Sidearm & Sorcery Volume Two is out now! Get your copy here, and if you still haven’t acquired a copy of Volume One, it remains available as well, right here.
I wrote a post a while back, in anticipation of Volume One, in which I tried to define the sword and sorcery genre in order to explain how the premise of the book was S&S through the lens of urban fantasy. That holds true enough, but I recently ran across an elaboration on the subject of sword and sorcery which felt especially relevant in light of Volume Two.
In the above-mentioned post I talked about the protagonists and antagonists of sword and sorcery stories, but not the stakes. If the formula pits skilled but not supernatural heroes against more powerful, supernatural villains, does that make Lord of the Rings a sword and sorcery story? Gandalf is a wizard and Aragorn is a member of the long-lived Dunedain, but Frodo and Sam are the ultimate everyman characters. However, Lord of the Rings is high fantasy because Frodo and Sam go on a quest to destroy the most powerful weapon in the world, to prevent a diabolical evil force from conquering the entire world, and coincidentally help restore a royal dynasty and bring about the end of one age and dawning of another.

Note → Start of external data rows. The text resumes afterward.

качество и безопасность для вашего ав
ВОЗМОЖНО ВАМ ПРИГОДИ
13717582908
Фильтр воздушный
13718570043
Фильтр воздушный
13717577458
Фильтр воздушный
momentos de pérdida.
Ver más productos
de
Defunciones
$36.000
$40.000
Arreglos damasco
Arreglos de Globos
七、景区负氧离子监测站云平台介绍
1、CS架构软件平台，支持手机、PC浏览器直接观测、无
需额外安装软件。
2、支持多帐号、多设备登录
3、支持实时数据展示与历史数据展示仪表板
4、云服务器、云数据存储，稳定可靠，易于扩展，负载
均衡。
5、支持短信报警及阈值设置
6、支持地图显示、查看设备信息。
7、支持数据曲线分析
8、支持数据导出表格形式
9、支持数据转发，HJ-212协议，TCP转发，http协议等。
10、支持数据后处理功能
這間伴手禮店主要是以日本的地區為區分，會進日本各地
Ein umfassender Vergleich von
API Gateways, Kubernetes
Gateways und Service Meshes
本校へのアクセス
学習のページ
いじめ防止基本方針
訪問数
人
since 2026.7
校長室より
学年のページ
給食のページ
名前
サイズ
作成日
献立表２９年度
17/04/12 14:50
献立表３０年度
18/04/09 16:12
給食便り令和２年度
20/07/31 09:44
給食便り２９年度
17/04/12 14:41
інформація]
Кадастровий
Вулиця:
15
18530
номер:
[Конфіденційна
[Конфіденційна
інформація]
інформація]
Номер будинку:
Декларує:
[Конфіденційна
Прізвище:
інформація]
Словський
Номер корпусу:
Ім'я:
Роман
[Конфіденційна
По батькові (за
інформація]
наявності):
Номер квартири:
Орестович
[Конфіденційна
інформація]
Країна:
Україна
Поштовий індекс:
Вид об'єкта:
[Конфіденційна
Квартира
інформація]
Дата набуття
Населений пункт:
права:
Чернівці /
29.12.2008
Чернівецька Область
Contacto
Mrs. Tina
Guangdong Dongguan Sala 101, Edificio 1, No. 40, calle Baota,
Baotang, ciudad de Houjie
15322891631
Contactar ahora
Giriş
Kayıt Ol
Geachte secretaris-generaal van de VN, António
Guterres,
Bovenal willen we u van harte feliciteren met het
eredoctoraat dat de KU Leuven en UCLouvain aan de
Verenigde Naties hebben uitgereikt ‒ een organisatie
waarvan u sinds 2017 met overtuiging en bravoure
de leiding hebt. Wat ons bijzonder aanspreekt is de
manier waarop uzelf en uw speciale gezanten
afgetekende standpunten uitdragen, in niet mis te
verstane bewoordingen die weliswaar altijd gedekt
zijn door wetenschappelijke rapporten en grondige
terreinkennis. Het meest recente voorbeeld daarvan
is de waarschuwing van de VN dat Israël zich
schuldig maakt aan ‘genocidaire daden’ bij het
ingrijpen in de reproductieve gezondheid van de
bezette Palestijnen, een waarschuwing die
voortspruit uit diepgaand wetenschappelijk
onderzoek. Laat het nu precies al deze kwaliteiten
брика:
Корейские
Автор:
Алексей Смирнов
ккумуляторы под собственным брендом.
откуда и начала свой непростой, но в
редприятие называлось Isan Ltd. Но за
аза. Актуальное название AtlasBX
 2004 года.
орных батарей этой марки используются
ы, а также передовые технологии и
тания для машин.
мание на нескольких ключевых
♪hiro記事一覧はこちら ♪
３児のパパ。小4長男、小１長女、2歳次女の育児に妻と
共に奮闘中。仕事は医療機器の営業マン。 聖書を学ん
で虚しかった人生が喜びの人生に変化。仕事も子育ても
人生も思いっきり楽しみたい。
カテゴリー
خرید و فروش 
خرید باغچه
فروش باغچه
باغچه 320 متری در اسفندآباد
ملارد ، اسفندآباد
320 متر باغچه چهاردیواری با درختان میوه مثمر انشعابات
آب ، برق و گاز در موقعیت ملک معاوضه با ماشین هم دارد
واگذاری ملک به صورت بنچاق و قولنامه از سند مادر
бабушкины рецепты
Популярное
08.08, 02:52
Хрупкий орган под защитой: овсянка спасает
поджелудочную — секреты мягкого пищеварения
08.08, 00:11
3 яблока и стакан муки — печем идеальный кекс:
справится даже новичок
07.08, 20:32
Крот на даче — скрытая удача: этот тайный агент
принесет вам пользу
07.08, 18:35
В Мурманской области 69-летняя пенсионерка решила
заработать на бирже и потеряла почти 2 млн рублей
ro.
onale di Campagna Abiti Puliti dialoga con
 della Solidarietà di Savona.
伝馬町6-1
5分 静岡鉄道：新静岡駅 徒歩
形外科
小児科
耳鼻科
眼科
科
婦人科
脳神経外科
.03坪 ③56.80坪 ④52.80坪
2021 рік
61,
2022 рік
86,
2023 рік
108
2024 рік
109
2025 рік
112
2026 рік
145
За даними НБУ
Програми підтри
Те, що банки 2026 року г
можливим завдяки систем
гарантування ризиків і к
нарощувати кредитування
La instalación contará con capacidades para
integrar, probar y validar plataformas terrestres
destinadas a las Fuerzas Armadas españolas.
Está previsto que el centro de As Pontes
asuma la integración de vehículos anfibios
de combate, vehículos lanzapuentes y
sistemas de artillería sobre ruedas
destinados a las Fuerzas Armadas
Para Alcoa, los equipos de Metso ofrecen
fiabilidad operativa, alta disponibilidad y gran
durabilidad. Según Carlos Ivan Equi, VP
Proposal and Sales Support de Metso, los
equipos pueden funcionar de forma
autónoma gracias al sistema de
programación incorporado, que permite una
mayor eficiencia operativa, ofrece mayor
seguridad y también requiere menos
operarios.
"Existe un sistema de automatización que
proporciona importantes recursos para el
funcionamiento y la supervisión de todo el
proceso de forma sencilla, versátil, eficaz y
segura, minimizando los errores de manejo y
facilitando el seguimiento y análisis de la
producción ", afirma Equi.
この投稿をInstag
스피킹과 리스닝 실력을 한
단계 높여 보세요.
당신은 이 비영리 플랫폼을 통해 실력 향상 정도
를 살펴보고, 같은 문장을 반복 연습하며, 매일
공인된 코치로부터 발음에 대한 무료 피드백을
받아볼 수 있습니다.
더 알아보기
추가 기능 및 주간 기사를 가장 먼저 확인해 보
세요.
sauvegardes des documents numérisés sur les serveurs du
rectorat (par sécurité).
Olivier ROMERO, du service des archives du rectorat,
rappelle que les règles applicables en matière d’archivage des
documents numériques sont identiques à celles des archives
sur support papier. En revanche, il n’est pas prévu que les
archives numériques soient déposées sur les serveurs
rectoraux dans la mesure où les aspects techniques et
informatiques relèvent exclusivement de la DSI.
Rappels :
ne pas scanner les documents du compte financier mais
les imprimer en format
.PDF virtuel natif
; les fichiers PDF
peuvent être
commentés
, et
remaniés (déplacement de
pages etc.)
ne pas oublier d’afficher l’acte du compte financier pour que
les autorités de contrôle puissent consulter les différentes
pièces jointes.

Sword and sorcery has far less to do with the fate of all existence or the preservation of life as we know it, or global politics, or the sweep of history. The S&S protagonist fights against the odds for mere survival, and the stories unfold on a smaller, more personal scale. Whether the hero carries the day or succumbs, the larger world will continue on its own trajectory, unbothered.
Don’t get me wrong, I enjoy both high fantasy and sword and sorcery, and just about every other speculative subgenre out there. But I was struck by this observation about the lower stakes of S&S in particular when considering my own story, “Personal Mythologies”, which has a distinct lack of capital-E Evil and reality-shattering consequences. I might have attributed this solely to my conception of Kellan Oakes as a low-key, somewhat lazy individual who often gets caught up in the weird, but as it turns out it’s perfectly appropriate for a sidearm and sorcery protagonist.